**Instructions for the task**
Copy all lines below that use the word "Marco".

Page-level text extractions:
== == ==

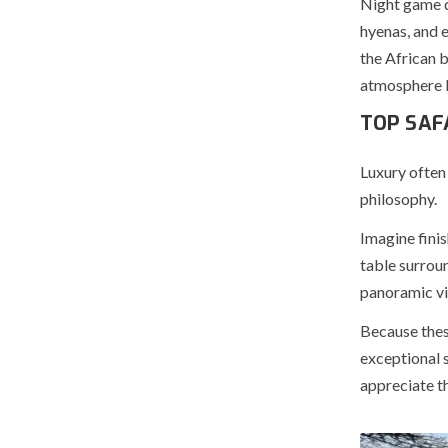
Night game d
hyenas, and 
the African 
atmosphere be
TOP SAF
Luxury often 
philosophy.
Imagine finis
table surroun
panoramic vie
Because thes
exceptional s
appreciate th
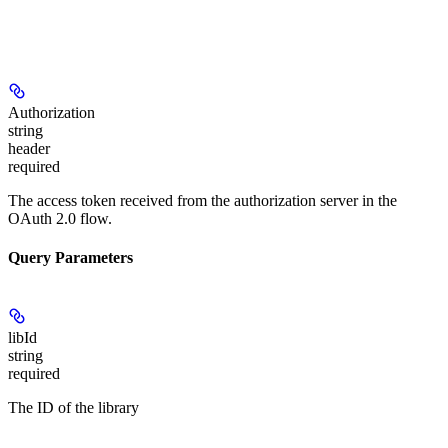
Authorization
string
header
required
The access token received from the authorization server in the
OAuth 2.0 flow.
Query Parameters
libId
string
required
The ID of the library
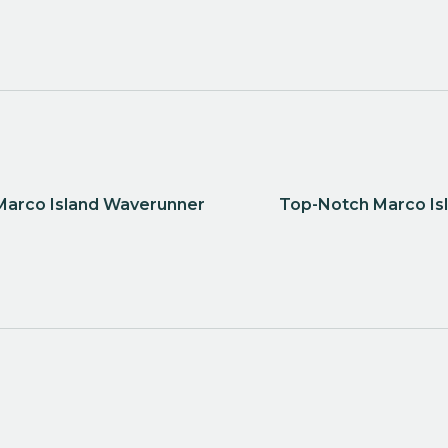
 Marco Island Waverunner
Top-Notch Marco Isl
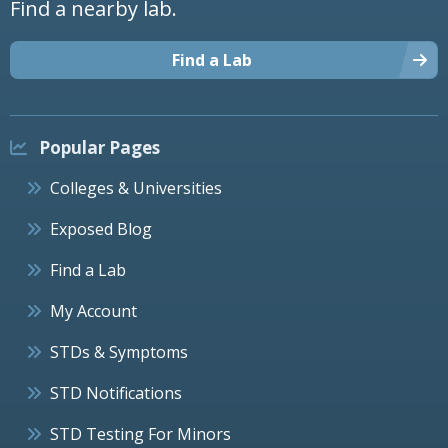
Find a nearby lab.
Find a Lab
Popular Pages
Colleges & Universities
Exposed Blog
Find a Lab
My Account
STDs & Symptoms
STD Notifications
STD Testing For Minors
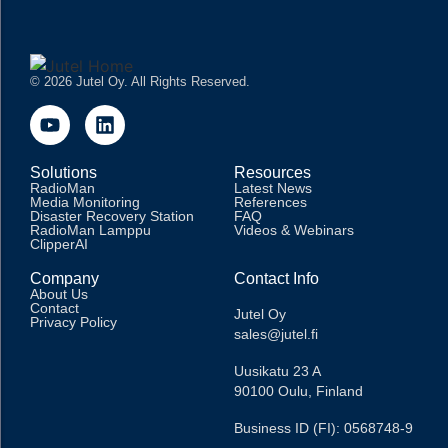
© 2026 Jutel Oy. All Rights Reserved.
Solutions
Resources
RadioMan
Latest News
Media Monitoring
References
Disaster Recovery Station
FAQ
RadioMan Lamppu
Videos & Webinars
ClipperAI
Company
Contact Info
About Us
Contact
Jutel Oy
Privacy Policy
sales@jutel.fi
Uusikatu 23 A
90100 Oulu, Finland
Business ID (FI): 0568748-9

== == ==

**Answer area**
 Marco Island Waverunner
Top-Notch Marco Isl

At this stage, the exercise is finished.